Krismer: "Jetzt ist Aufhebung des Regierungsbeschlusses angesagt"

St. Pölten (Grüne) - So wie es derzeit ausschaut, zieht das Land Niederösterreich die Notbremse im Zusammenhang mit der Finanzspritze an das Mörwald-Imperium. Die NÖN berichtet in ihrer jüngsten Ausgabe, dass der Landeszuschuss derzeit auf Eis liegt. Die Subvention soll bis März 2006 zurückbehalten werden. "Jetzt ist die Gelegenheit, den Regierungsbeschluss wieder ganz aufzuheben", so die Wirtschaftssprecherin der NÖ Grünen, Helga Krismer.

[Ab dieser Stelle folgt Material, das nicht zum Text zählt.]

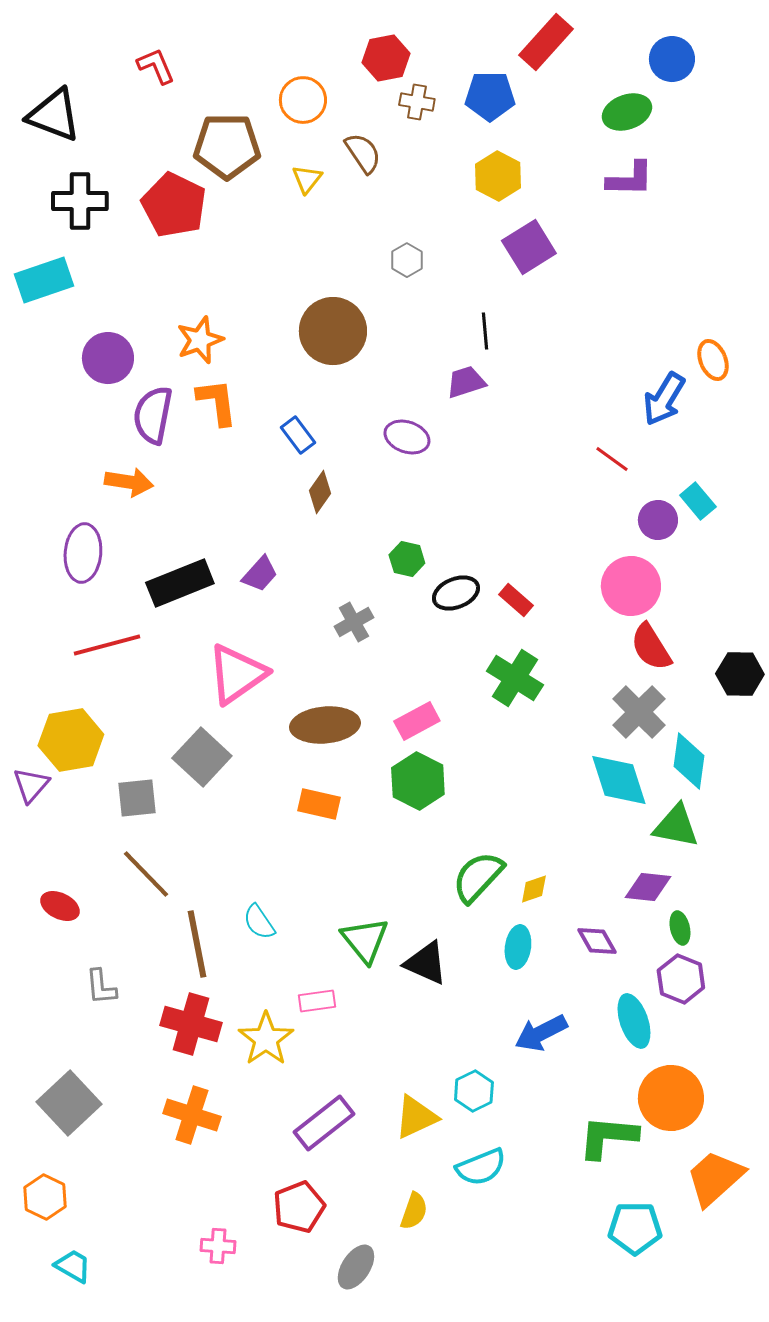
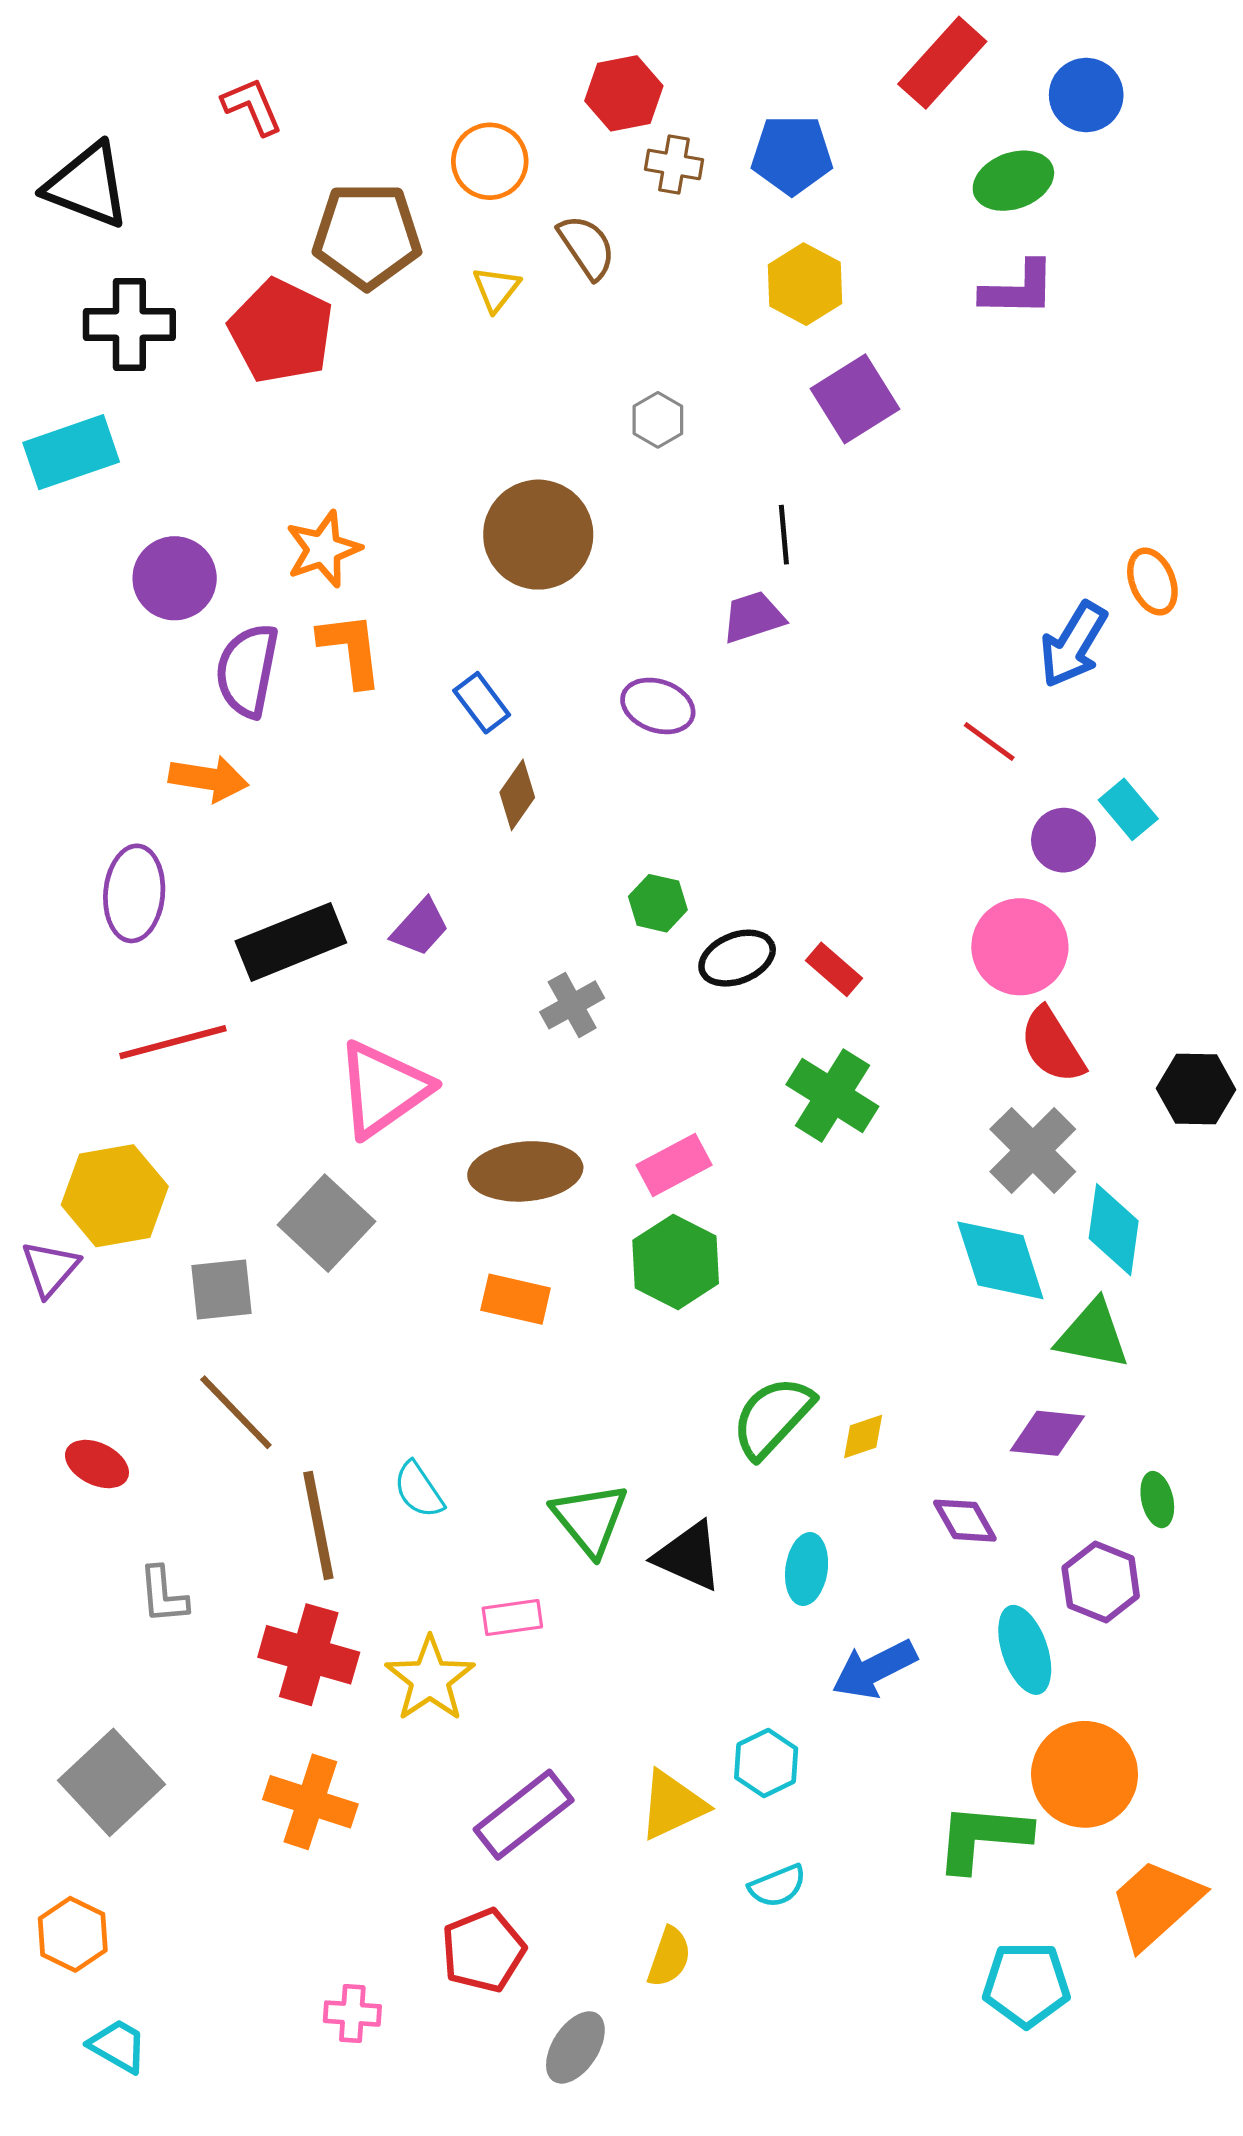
red rectangle: (546, 42) -> (942, 63), moved
green ellipse: (680, 928) -> (1157, 1500), moved
cyan ellipse: (518, 947) -> (807, 1569), moved
cyan semicircle: (481, 1167) -> (777, 1886), size x0.7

Die NÖ Landesregierung hat - als Verschluss Akt getarnt- mit den Stimmen der SPÖ und ÖVP am 8. November 2005 unter dem Titel Sanierung der Mörwald Ges.m.b.H einen Direktzuschuss von 100.000 Euro und ein zinsenfreies Darlehen in der Höhe von 250.000 Euro beschlossen. Zusätzlich sollte Mörwald von der Hypobank weitere 100.000 Euro und ein zinsenloses Darlehen von 250.000 Euro erhalten. Insgesamt würde das Mörwald-Imperium damit 700.000 Euro erhalten.

Krismer: "Offenbar hat Wirtschaftslandesrat Ernest Gabmann kalte Füße bekommen. Der öffentliche Druck hat gewirkt." Die Grünen erinnern in diesem Zusammenhang, dass namhafte ÖVP Funktionäre im Mörwald-Imperium tätig sind. So betreibt beispielsweise Ex-Landesgeschäftsführer Ernst Strasser gemeinsam mit dem Starkoch eine gemeinsame Firma. Nach Ansicht der Grünen ist die Notbremse zwar richtig, die Subventionsvergabe ist allerdings nach wie vor aufklärungsbedürftig. "Das ist offensichtlich nur die Spitze des Eisberges. Die Optik bei dieser Förderung ist mehr als schief", so Krismer.